August 30, 2022 Authored by: Ananda Coomaraswamy

Sir George Birdwood on the Indian Village Potter.

The Indian potter’s wheel is of the simplest and rudest kind. It is a horizontal fly-wheel, two or three feet in diameter, loaded heavily with clay round the rim, and put in motion by the hand; and once set spinning, it revolves for five or seven minutes with a perfectly true and steady motion.

The clay to be moulded is heaped on the center of the wheel, and the potter squats down on the ground before it. A few vigorous turns and away spins the wheel, round and round, and still and silent as a “sleeping” top, while at once the shapeless heap of clay begins to grow under the potter’s hands into all sorts of faultless forms of archaic fictile art, which are carried off to be dried and baked as fast as they are thrown from the wheel. Any polishing is done by rubbing the baked jars and pots with a pebble. There is an immense demand for these water jars, cooking-pots, and earthen frying-pans and dishes. The Hindus have a religious prejudice against using an earthen vessel twice, and generally it is broken after the first pollution, and hence the demand for common earthenware in all Hindu families. There is an immense demand also for painted clay idols, which also are thrown away every day after being worshipped; and thus the potter, in virtue of his calling, is an hereditary officer in every Indian village. In the Dakhan the potter’s field is just outside the village. Near the field is a heap of clay, and before it rises two or three stacks of pots and pans, while the verandah of his hut is filled with the smaller wares and painted images of the gods and epic heroes of the Ramayana and Mahabharata. He has to supply the entire village community with pitchers and cooking-pans and jars for storing grain and spices and salt, and to furnish travelers with any of these vessels they may require. Also, when the new corn begins to sprout, he has to take a water-jar to each field for the use of those engaged in watching the crop. But he is allowed to make bricks and tiles also, and for these he is paid, exclusively of his fees, which amount to between £4 and £5 a year. Altogether, he earns between £10 and £12 a year, and is passing rich with it. He enjoys, beside, the dignity of certain ceremonial and honorific offices. He bangs the big drum, and chants the hymns in honor of I ami, an incarnation of the great goddess Bhavani, at marriages; and at the dowra, or village harvest home festivals, he prepares the barbal, or mutton stew. He is, in truth, one of the most useful and respected members of the community, and in the happy religious organization village life there is no man happier than the hereditary potter, or Kumbar.

“Are not these the conditions under which popular art and song have everywhere sprung, and which are everywhere found essential to the preservation of their pristine purity? To the Indian land and village system we owe altogether the hereditary cunning of the Hindu handicraftsman. It has created for him simple plenty, and a scheme of democratic life, in which all are co-ordinate parts of one undivided and indivisible whole, the provision and respect due to every man in it being enforced under the highest religious sanctions, and every calling perpetuated from father to son by those cardinal obligations on which the whole hierarchy of Hinduism hinges.

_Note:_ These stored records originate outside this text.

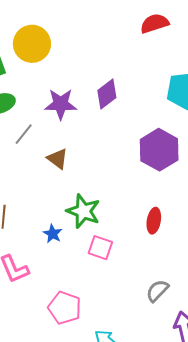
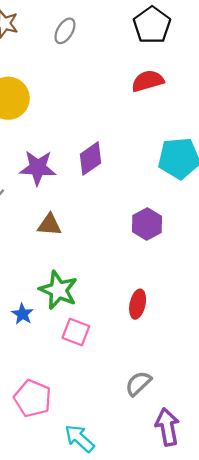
purple hexagon: (159, 150) -> (147, 224), size x0.7
brown triangle: (58, 159) -> (49, 225), moved, turned -35

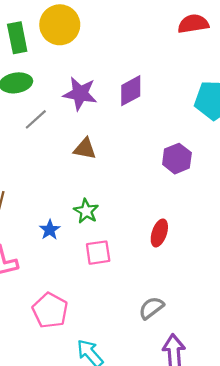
green star: (58, 290) -> (86, 211), size x0.7
pink square: (76, 332) -> (98, 253), turned -36

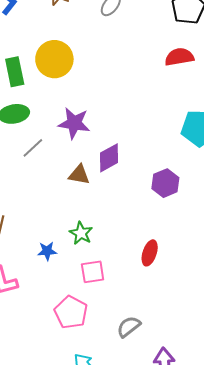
purple diamond: (131, 91) -> (109, 158), moved
blue star: (50, 230) -> (47, 251), turned 30
gray semicircle: (151, 308) -> (129, 327), moved
pink pentagon: (50, 310) -> (71, 312), moved

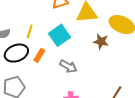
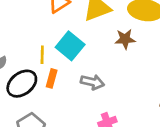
yellow line: (30, 31) -> (42, 55), moved

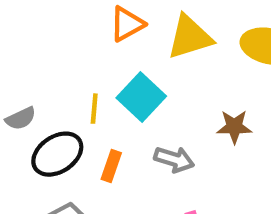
brown star: (125, 39) -> (234, 127), moved
orange rectangle: (52, 78) -> (111, 166), moved

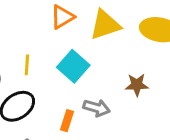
yellow line: (94, 109) -> (27, 65), moved
orange rectangle: (111, 166) -> (67, 121), moved

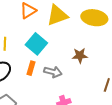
orange rectangle: (67, 121) -> (31, 68), moved

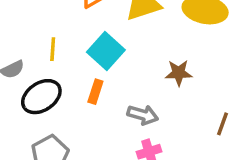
gray arrow: (53, 72) -> (143, 115), moved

India has undergone more religious and political revolutions than any other country in the world; but the village communities remain in full municipal vigor all over the peninsula. Scythian, Greek, Saracen, Afghan, Mongol and Maratha have come down from the mountains, and Portuguese, Dutch, English, French and Dane up out of its seas, and set up their successive dominations in the land; but the religious trade union villages have remained as little affected by their coming and going as a rock by the rising and falling of the tide; and there, at his daily work, has sat the hereditary village potter amid all these shocks and changes, steadfast and inchangeable for 3,000 years, Macedonian, Mongol, Maratha, Portuguese, English, French and Dane of no more account to him than the broken potsherds lying round his wheel.”